Commercial development followed. Vertex Pharmaceuticals bought more than one million square feet of lab and office space in a pair of 18-story towers along the waterfront. Last year PricewaterhouseCoopers left Boston’s Financial District for the green-glass office block at 101 Seaport Boulevard, now also home to the U.S. arm of its Swedish builder, Skanska.

Skanska broke ground in July on an oval-shaped building by CBT Architects, departing from the district’s growing forest of boxy office towers. Kohn Pedersen Fox’s 23-acre Seaport Square project, first proposed in 2010, is offering an “urban village” with high-rise housing clustered around landscaped plazas. Elkus Manfredi Architects is behind several projects in the neighborhood—which is also home to its office—most recently 150 Seaport Boulevard, a 22-story condo tower whose glass facade twists and billows like a ship’s sail.

“There were many people who didn’t believe this could be a viable part of Boston,” said principal Howard Elkus, whose latest project is targeting a 2017 groundbreaking. “You’re seeing the early stages of development. It’s hard to believe, given everything that’s going on, but there’s a lot of remaining potential here in the Seaport.”

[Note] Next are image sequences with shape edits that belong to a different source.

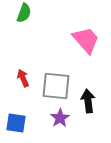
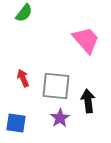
green semicircle: rotated 18 degrees clockwise
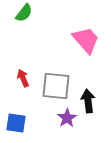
purple star: moved 7 px right
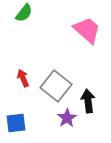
pink trapezoid: moved 1 px right, 10 px up; rotated 8 degrees counterclockwise
gray square: rotated 32 degrees clockwise
blue square: rotated 15 degrees counterclockwise
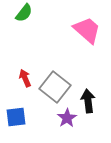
red arrow: moved 2 px right
gray square: moved 1 px left, 1 px down
blue square: moved 6 px up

City plans say more than 25,000 people may live in the Seaport District once it’s all built out (at an unspecified date in the future), which would make it more populous than many better-known Boston neighborhoods including Charlestown and Back Bay. Today, however, it has fewer than 2,000 housing units and largely empties out after business hours. That hasn’t stopped condos from fetching astronomical fees. Last year the area topped Back Bay as the priciest real estate in the city per square foot—a figure somewhat skewed by the sale of four penthouses at developer Fallon Company’s Twenty Two Liberty, which totaled more than $25 million. With GE on the way, city planners and developers now have to pull off a real innovation: How to translate a developer’s playground into an affordable, livable community.